### Records for the exercise
╔══
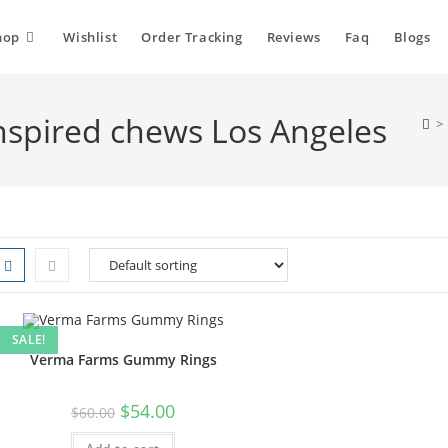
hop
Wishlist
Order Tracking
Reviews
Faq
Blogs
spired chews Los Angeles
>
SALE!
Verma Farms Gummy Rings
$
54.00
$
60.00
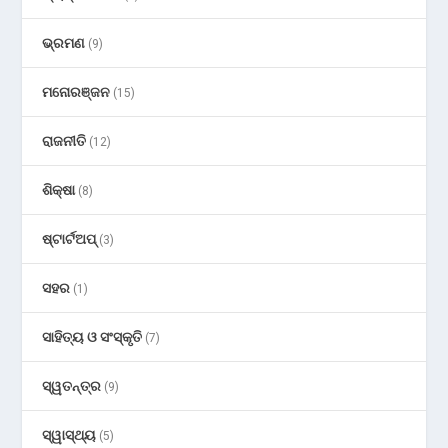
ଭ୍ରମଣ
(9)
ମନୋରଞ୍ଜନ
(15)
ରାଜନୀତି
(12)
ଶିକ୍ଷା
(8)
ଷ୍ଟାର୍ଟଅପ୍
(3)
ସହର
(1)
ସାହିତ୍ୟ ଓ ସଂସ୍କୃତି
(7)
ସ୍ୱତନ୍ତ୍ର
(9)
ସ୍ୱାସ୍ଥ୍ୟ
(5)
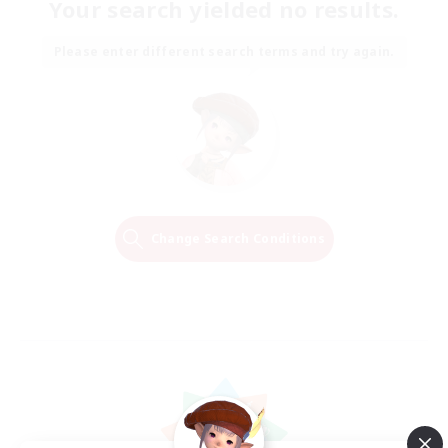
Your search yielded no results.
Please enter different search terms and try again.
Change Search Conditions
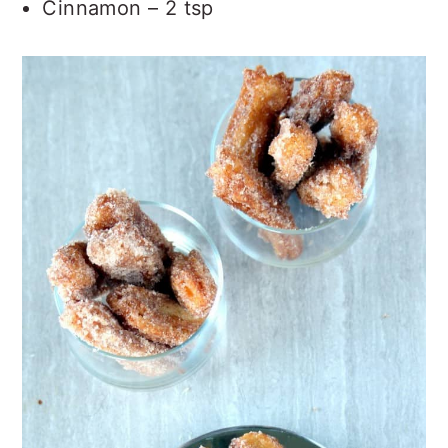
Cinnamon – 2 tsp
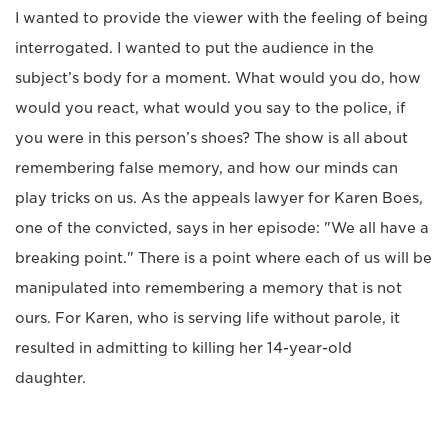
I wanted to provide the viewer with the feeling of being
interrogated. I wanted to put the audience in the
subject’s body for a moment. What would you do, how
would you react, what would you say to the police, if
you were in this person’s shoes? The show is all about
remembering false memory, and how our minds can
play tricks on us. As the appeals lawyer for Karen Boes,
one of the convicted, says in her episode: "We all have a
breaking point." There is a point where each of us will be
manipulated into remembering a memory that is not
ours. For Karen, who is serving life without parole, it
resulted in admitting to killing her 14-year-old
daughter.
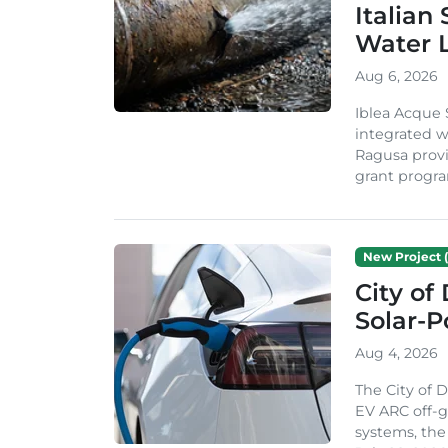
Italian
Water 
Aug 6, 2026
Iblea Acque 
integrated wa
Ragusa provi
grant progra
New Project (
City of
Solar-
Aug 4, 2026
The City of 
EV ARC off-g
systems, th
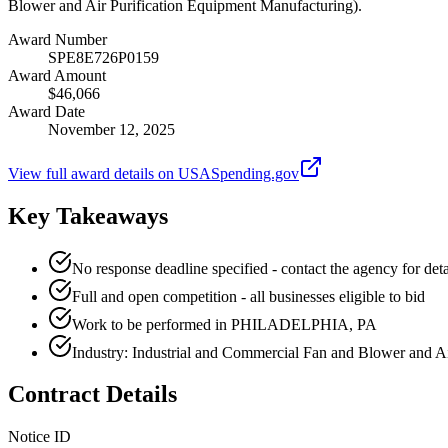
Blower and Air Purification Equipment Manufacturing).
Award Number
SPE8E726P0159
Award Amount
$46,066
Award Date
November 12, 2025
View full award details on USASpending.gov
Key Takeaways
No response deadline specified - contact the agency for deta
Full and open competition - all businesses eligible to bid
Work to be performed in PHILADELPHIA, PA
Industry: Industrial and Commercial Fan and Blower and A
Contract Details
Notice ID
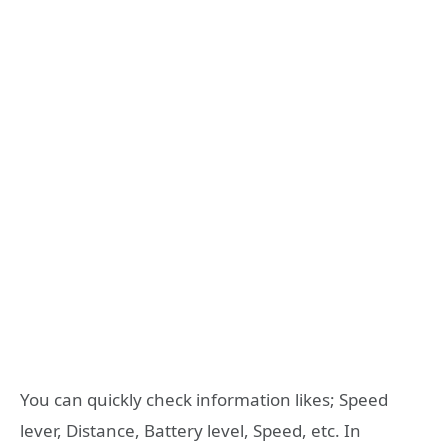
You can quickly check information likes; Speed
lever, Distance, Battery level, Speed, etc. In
╚══
### Exercise goal
Could you return each entry word for word, with the images omitted?

### Response
hop
Wishlist
Order Tracking
Reviews
Faq
Blogs
spired chews Los Angeles
>
SALE!
Verma Farms Gummy Rings
$
54.00
$
60.00
ଭ୍ରମଣ
(9)
ମନୋରଞ୍ଜନ
(15)
ରାଜନୀତି
(12)
ଶିକ୍ଷା
(8)
ଷ୍ଟାର୍ଟଅପ୍
(3)
ସହର
(1)
ସାହିତ୍ୟ ଓ ସଂସ୍କୃତି
(7)
ସ୍ୱତନ୍ତ୍ର
(9)
ସ୍ୱାସ୍ଥ୍ୟ
(5)
Your search yielded no results.
Please enter different search terms and try again.
Change Search Conditions
Cinnamon – 2 tsp
I wanted to provide the viewer with the feeling of being
interrogated. I wanted to put the audience in the
subject’s body for a moment. What would you do, how
would you react, what would you say to the police, if
you were in this person’s shoes? The show is all about
remembering false memory, and how our minds can
play tricks on us. As the appeals lawyer for Karen Boes,
one of the convicted, says in her episode: "We all have a
breaking point." There is a point where each of us will be
manipulated into remembering a memory that is not
ours. For Karen, who is serving life without parole, it
resulted in admitting to killing her 14-year-old
daughter.
Italian
Water 
Aug 6, 2026
Iblea Acque 
integrated wa
Ragusa provi
grant progra
New Project (
City of
Solar-
Aug 4, 2026
The City of 
EV ARC off-g
systems, th
Blower and Air Purification Equipment Manufacturing).
Award Number
SPE8E726P0159
Award Amount
$46,066
Award Date
November 12, 2025
View full award details on USASpending.gov
Key Takeaways
No response deadline specified - contact the agency for deta
Full and open competition - all businesses eligible to bid
Work to be performed in PHILADELPHIA, PA
Industry: Industrial and Commercial Fan and Blower and A
Contract Details
Notice ID
You can quickly check information likes; Speed
lever, Distance, Battery level, Speed, etc. In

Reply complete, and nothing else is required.